Dans le prolongement de la loi ESR la campagne PIA2 installe une université « des territoires »

L’exigence d’une organisation à l’échelle du « territoire » déjà posée par la loi ESR en juillet 2013, est renforcée par l’actuelle campagne des « investissements d’avenir ». Au nom de la « visibilité » et de la « structuration », la machine à laminer avance. Les déclarations stratégiques et les textes législatifs (1) se multiplient avec comme effet de confisquer le nécessaire redéploiement de l’enseignement supérieur français et de mettre en place une université à deux vitesses, en partie régionalisée.
L’article 38 de la loi ESR stipule que « sur un territoire donné, qui peut être académique ou inter-académique, sur la base d’un projet partagé, les établissements publics d’enseignement supérieur relevant du seul ministère chargé de l’enseignement supérieur et les organismes de recherche partenaires coordonnent leur offre de formation et leur stratégie de recherche et de transfert ».
De son côté, l’appel d’offres du nouveau Programme d’Investissements d’Avenir (PIA 2) intègre la différenciation des sites. Jusque-là les candidatures des établissements à une « initiative d’excellence » (idex) recevaient -ou ne recevaient pas- un avis favorable (et les financements correspondants). La nouvelle logique, décrite dans le document publié sur le site de l’ANR, met en place une dualité (IDEX vs I-SITE) qui reconnaît « la vocation différenciée et les atouts propres de chaque site ».

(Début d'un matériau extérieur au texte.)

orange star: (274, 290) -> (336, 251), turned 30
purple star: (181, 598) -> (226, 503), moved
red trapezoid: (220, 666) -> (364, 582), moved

Selon donc qu’ils seront placés d’un côté ou de l’autre du trait, les établissements regroupés se verront attribuer une « vocation » qui aura été validée par un jury international. Cette dualité, toujours selon le texte publié sur le site de l’ANR, « apporte son concours aux démarches de spécialisation des territoires et à la valorisation des trajectoires diversifiées des sites porteurs des Initiatives, en cohérence avec les objectifs de la loi pour l’enseignement supérieur et la recherche du 22 juillet 2013 ».

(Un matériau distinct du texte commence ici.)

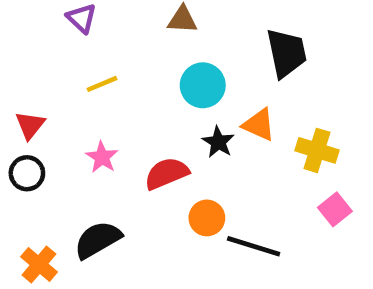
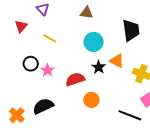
yellow line: (102, 84) -> (50, 38), turned 48
red triangle: (30, 125) -> (21, 26), moved
black circle: (27, 173) -> (31, 64), moved
black line: (254, 246) -> (130, 115), moved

A côté des idex, seront désormais identifiés comme « i-site » les établissements qui, toujours selon le texte de ce même appel d’offre, témoigneront d’une « capacité à développer, dans leur palette thématique, des coopérations fortes et particulièrement efficaces avec le monde économique, et à mettre en œuvre des actions innovantes de recherche partenariale, de développement de l’entrepreneuriat et de formation professionnelle, initiale et continue » . Ces missions sont tout à fait respectables, comme le sont celles attribuées aux idex, les huit déjà identifiés et dotés, comme ceux qui vont venir « compléter le dispositif, initié par le PIA1, pour doter le pays de la dizaine de grandes universités de recherche ». L’écart entre 8 et « une dizaine » montre bien que si, pour les idex il s’agit d’un rattrapage de quelques sites qui n’étaient pas tout à fait prêts pour la première vague, la grande affaire de cette nouvelle campagne, ce sont bien les i-site.
Cette « innovation » n’est guère débattue. L’enjeu est pourtant considérable. Voulons-nous aller vers une « spécialisation des territoires » et une « valorisation des trajectoires diversifiées des sites » ? La question est d’autant plus pertinente que c’est au jury du PIA 2 qu’il reviendra « d’orienter le porteur de projets vers le meilleur profil de candidature (IDEX ou I-SITE) aussi bien pour les projets présélectionnés que pour les projets non présélectionnés souhaitant faire acte de candidature à nouveau en deuxième vague ».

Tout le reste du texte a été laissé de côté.